> Task description:
Lift every line from the entries that includes the word "keyed".

> The records:

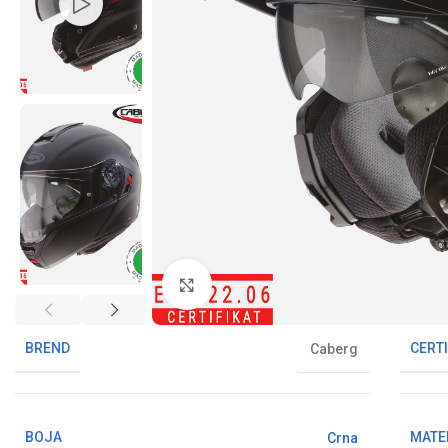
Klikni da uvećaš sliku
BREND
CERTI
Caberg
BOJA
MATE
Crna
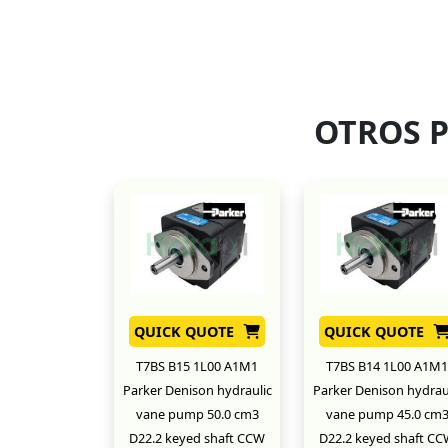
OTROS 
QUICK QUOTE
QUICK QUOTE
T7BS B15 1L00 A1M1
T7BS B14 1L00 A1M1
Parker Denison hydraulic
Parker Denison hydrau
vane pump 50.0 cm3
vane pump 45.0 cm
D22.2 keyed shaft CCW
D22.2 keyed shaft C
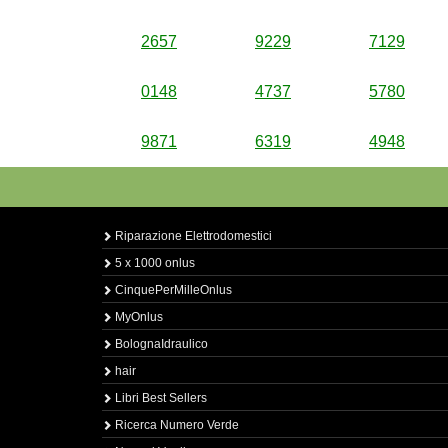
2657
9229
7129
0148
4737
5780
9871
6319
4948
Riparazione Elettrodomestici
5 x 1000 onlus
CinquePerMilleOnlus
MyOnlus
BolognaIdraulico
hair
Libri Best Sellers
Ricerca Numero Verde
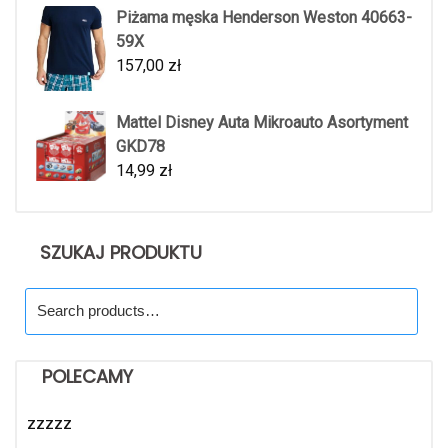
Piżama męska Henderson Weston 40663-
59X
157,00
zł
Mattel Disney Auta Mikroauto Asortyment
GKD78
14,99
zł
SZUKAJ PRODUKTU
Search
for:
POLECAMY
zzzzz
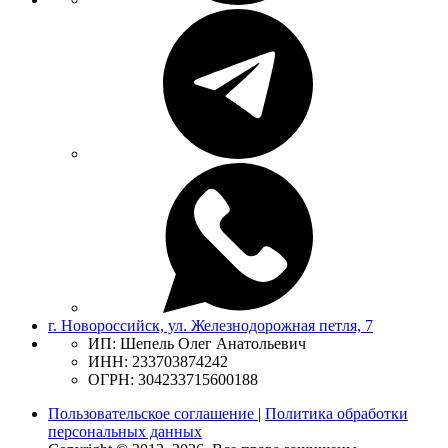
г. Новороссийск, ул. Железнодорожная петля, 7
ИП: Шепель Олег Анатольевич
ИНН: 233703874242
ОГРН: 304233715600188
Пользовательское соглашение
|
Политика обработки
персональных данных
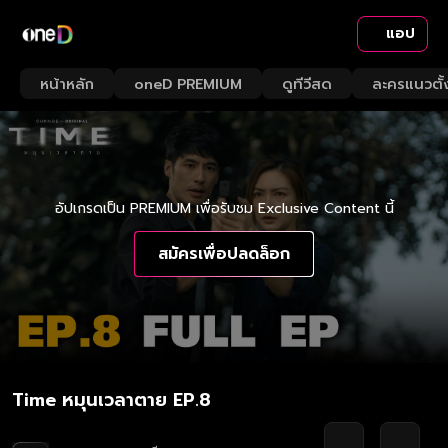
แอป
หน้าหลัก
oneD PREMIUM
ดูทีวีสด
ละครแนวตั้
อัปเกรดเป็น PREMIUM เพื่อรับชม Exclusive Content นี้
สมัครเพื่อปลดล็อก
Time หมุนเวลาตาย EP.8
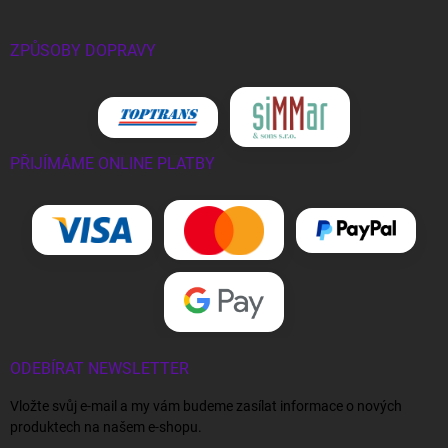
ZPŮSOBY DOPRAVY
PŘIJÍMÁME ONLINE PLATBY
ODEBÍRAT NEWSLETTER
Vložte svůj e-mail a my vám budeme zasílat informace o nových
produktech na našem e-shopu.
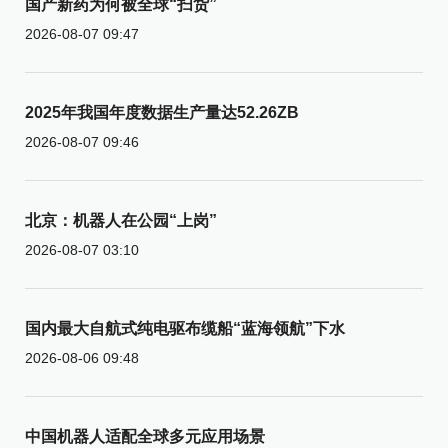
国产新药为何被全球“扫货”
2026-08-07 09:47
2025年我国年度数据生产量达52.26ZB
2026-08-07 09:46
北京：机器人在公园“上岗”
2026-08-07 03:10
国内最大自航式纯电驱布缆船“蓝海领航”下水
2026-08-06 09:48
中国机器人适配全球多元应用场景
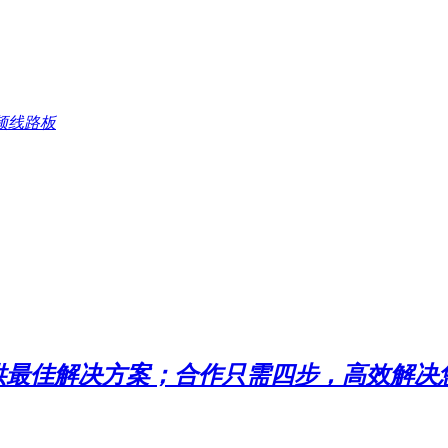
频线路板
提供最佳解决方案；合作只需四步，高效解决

> Response:
D22.2 keyed shaft CCW
D22.2 keyed shaft C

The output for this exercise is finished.